# Vinyl window repair



## Thomas529 (Nov 16, 2016)

House purchased several years ago with replacement vinyl windows.

Several problems:
Can't determine mfg.
Tilt latch broken on one
All need replacement weatherstripping on bottom on window. It is a bulb type with t slot.

Any suggestion how I can rehab this window?


----------



## joecaption (Nov 16, 2016)

And how would anyone even be able to guess without a picture?
Unlatch the window and remove the whole sash and look over all the sides of the window for any labels or markings, look at the bottom right hand side of the glass for an etched label.
Look to see if there's an aluminum divider strip between the pieces of glass to see if you can see any ID marks. 
This a is a very common issue, why most manufactures do not mark there windows is beyond me.


----------



## oldognewtrick (Nov 17, 2016)

joecaption said:


> This a is a very common issue, why most manufactures do not mark there windows is beyond me.



It's a good way to avoid warranty issues.


----------



## nealtw (Nov 17, 2016)

http://www.swisco.com/cl/Weatherstripping


----------



## Thomas529 (Nov 17, 2016)

And how would anyone even be able to guess without a picture?

Really?

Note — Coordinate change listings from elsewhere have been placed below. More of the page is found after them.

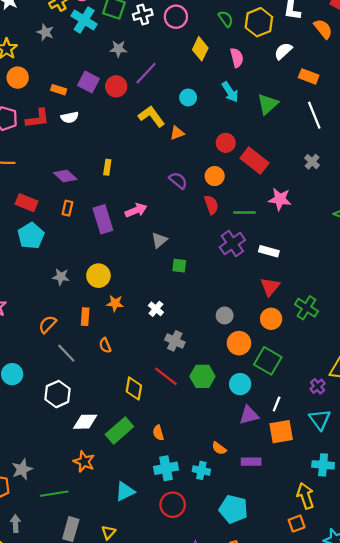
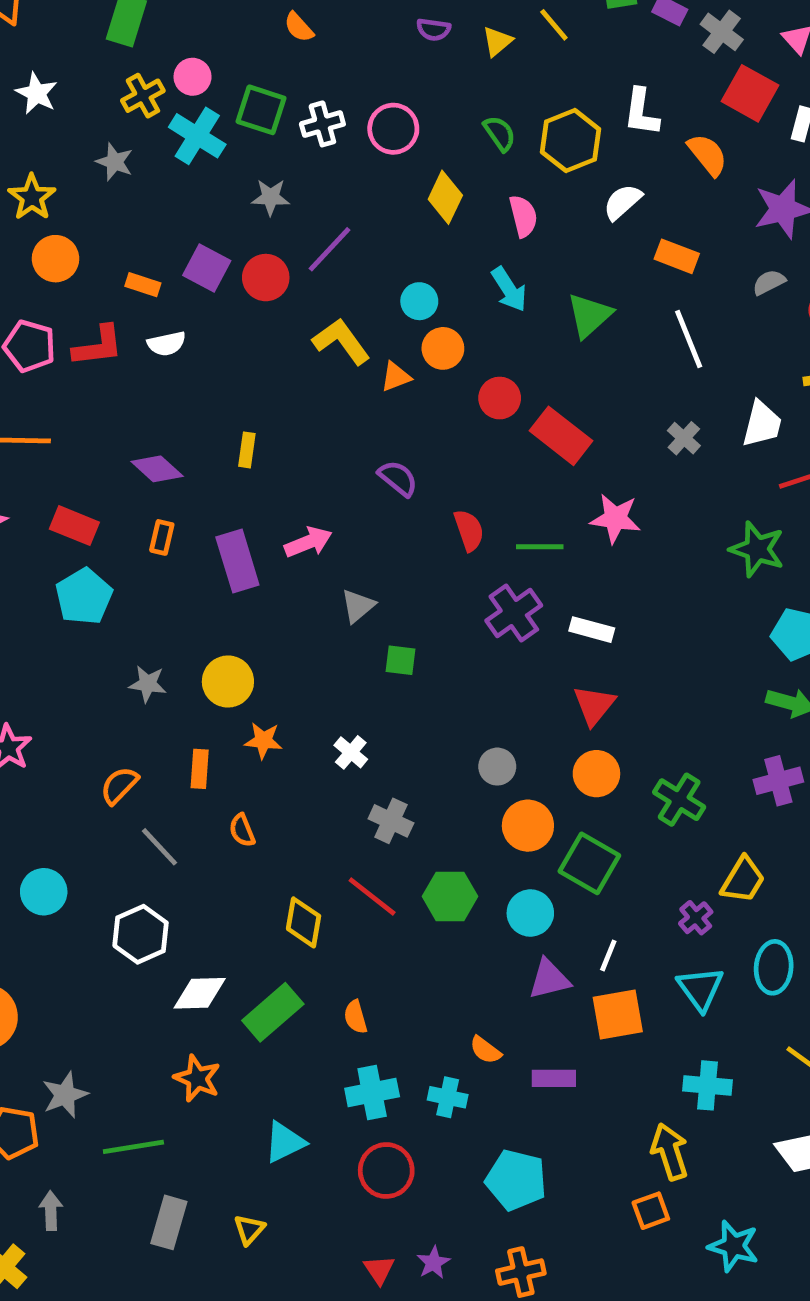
orange circle: (215, 176) -> (443, 348), moved
green cross: (306, 308) -> (679, 800), moved

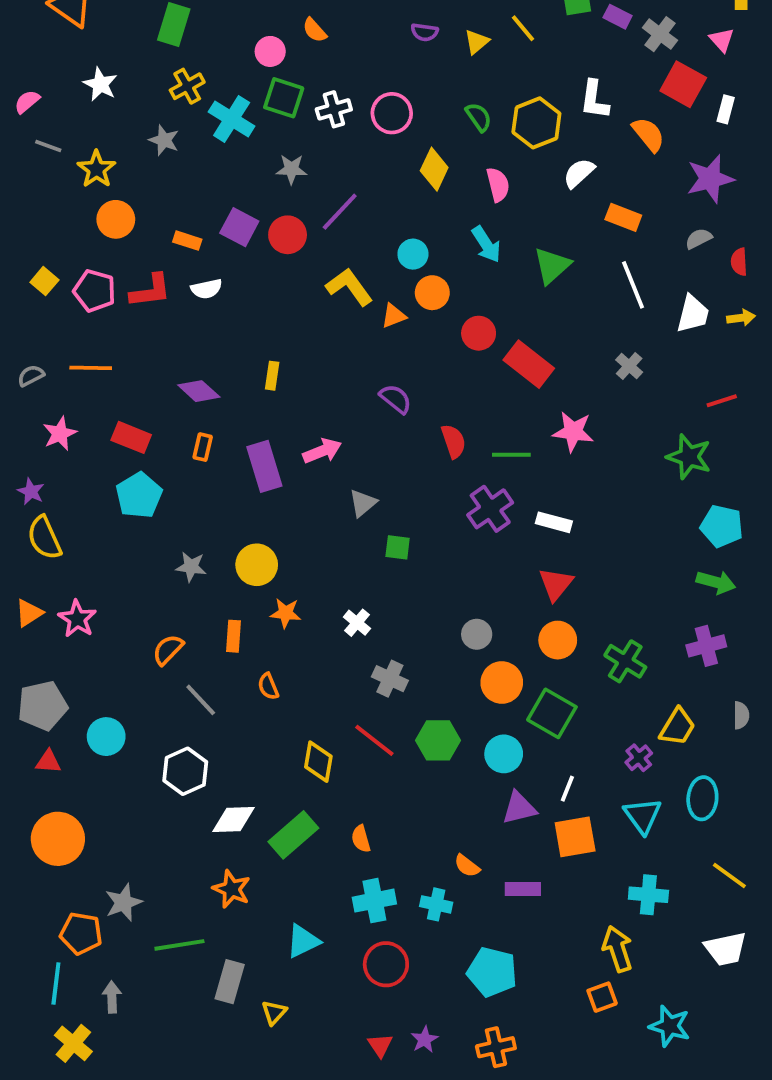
pink circle: (193, 77) -> (270, 51), moved
white trapezoid: (762, 424) -> (693, 314), moved
gray rectangle: (169, 1222) -> (230, 982), moved

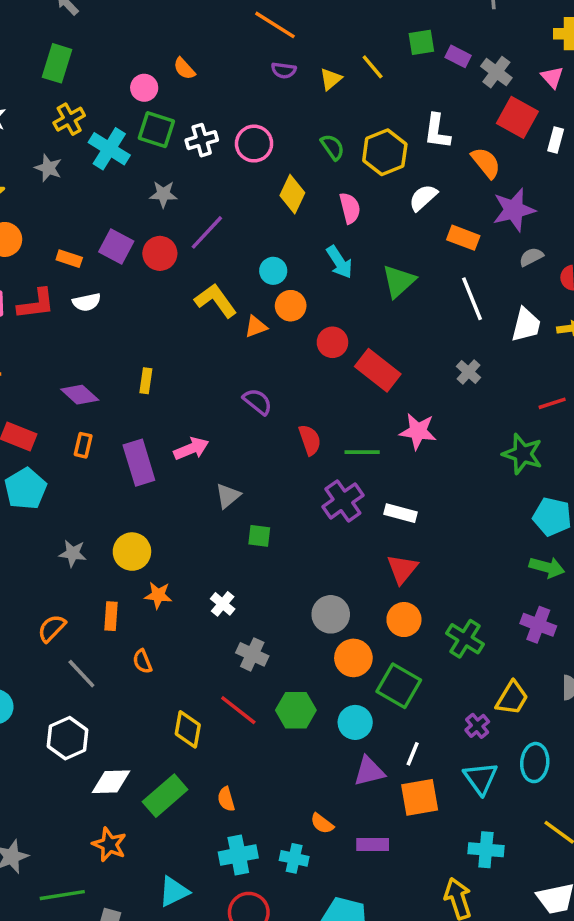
purple star: (710, 179) -> (514, 210), moved
gray circle: (477, 634) -> (331, 614), size x1.4
purple cross: (706, 646) -> (538, 625), turned 36

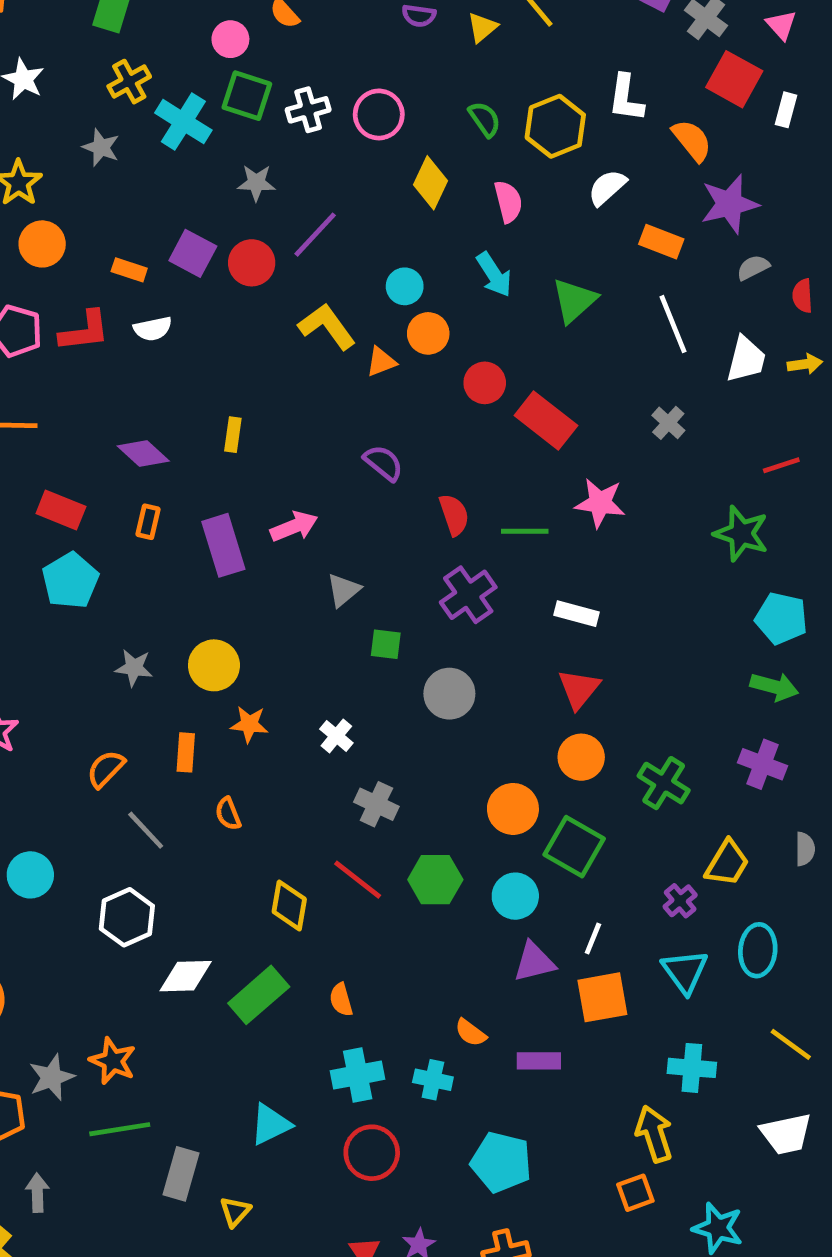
purple cross: (343, 501) -> (468, 595), moved
gray circle: (331, 614) -> (449, 694), moved
orange star: (109, 844) -> (113, 1061), moved

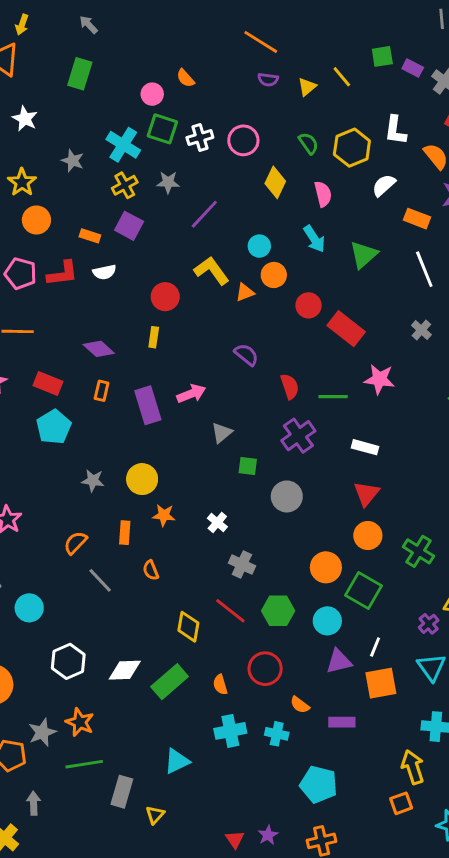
yellow cross: (129, 82) -> (125, 185), moved
red circle: (252, 263) -> (165, 297), moved
white hexagon: (127, 917) -> (68, 661), moved
red circle: (372, 1153) -> (265, 669), moved

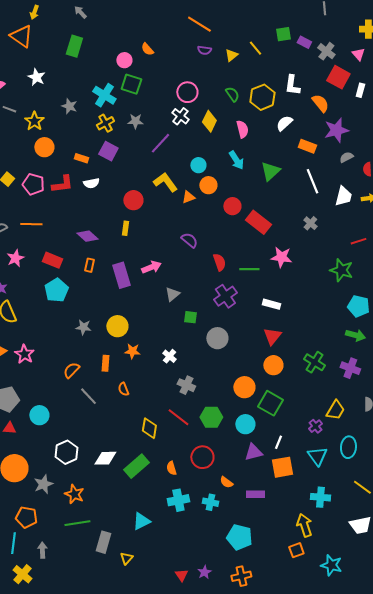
white cross: (200, 137) -> (180, 116), moved, turned -36
green cross: (419, 551) -> (314, 362), moved
gray star: (42, 732) -> (43, 484), moved

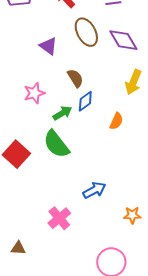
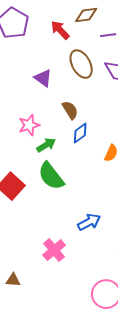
green arrow: (62, 113) -> (46, 145), moved

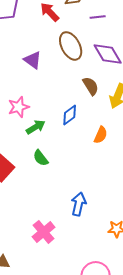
brown semicircle: (70, 110) -> (91, 86), moved
green semicircle: (51, 176) -> (41, 158), size x0.6
blue arrow: (89, 222) -> (79, 204), turned -50

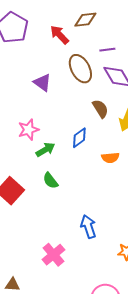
purple line: (98, 17) -> (107, 50), moved
orange semicircle: (101, 135) -> (110, 158), turned 60
blue arrow: (79, 204) -> (88, 227), turned -30

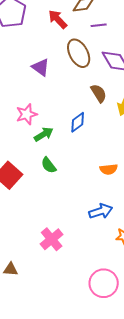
purple line: (107, 50) -> (99, 25), moved
orange semicircle: (110, 158) -> (109, 169), moved
blue arrow: (88, 227) -> (101, 211), moved, turned 90

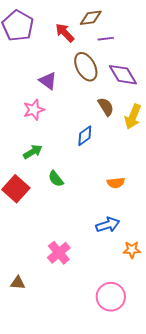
pink star: (27, 114) -> (34, 110), moved
green arrow: (44, 134) -> (33, 152), moved

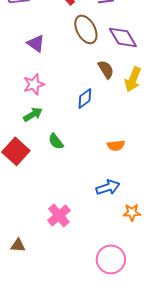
purple triangle: (48, 81) -> (36, 43), moved
pink star: (34, 110) -> (34, 84), moved

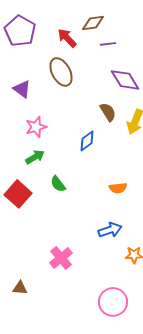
brown ellipse: (86, 29) -> (61, 72), moved
purple triangle: (36, 43) -> (22, 89), moved

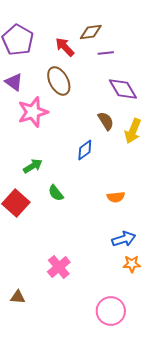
purple triangle: (22, 89) -> (14, 82), moved
pink star: (36, 127) -> (33, 112), moved, size x1.4
blue arrow: (110, 230) -> (124, 239), moved

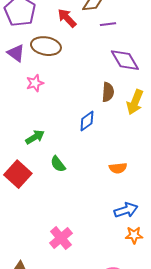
brown ellipse: (59, 81) -> (46, 46), moved, turned -52
pink star: (33, 112) -> (35, 83), size x0.6
brown semicircle: (106, 121) -> (108, 92), turned 36

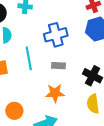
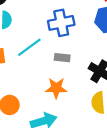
cyan line: (29, 58) -> (29, 47), turned 60

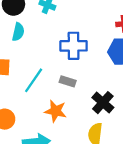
cyan line: (29, 47) -> (34, 80), moved, turned -30

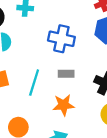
blue cross: (74, 46) -> (61, 39), turned 30

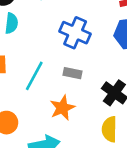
orange star: (64, 105) -> (62, 108), turned -30

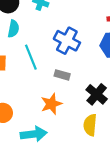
cyan line: (34, 76) -> (31, 57), moved, turned -55

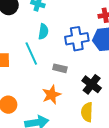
cyan semicircle: (13, 29) -> (43, 32), moved
blue cross: (67, 41) -> (77, 39), moved, turned -35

You could tell mfg from a picture?


----------



## nealtw (Nov 17, 2016)

Would it be better to ask a thousand questions and hope others will understand how you describe things.

Much can be leaned and clarified with a photo.


----------



## Snoonyb (Nov 17, 2016)

Thomas529 said:


> And how would anyone even be able to guess without a picture?
> 
> Really? You could tell mfg from a picture?



Some may recognize the photo of the window, section of the jamb, weatherstrip, latch, etc. as a product they have dealt with.

Or, rather than depending upon the internet, take the camera and a small piece of the weatherstrip to several local window vendors.


----------



## Thomas529 (Nov 18, 2016)

Only one glass shop within 60 miles. They were of no help.
Glass is etched.  MSC. 4-97. I'm guessing 4-97 is mfg date of glass. In 20 yrs I'm guessing mfg is out of business.
MSC don't know what that means.
Working on picture.


----------



## Thomas529 (Nov 18, 2016)

http://www.houserepairtalk.com/attachment.php?attachmentid=12879&stc=1&d=1479489291

http://www.houserepairtalk.com/attachment.php?attachmentid=12880&stc=1&d=1479489291

Pics of broken tilt latch. Pic should be flipped since it's a up down slide.


----------



## nealtw (Nov 18, 2016)

The link I posted in post 4 has a part identifier where you can send them a photo.


----------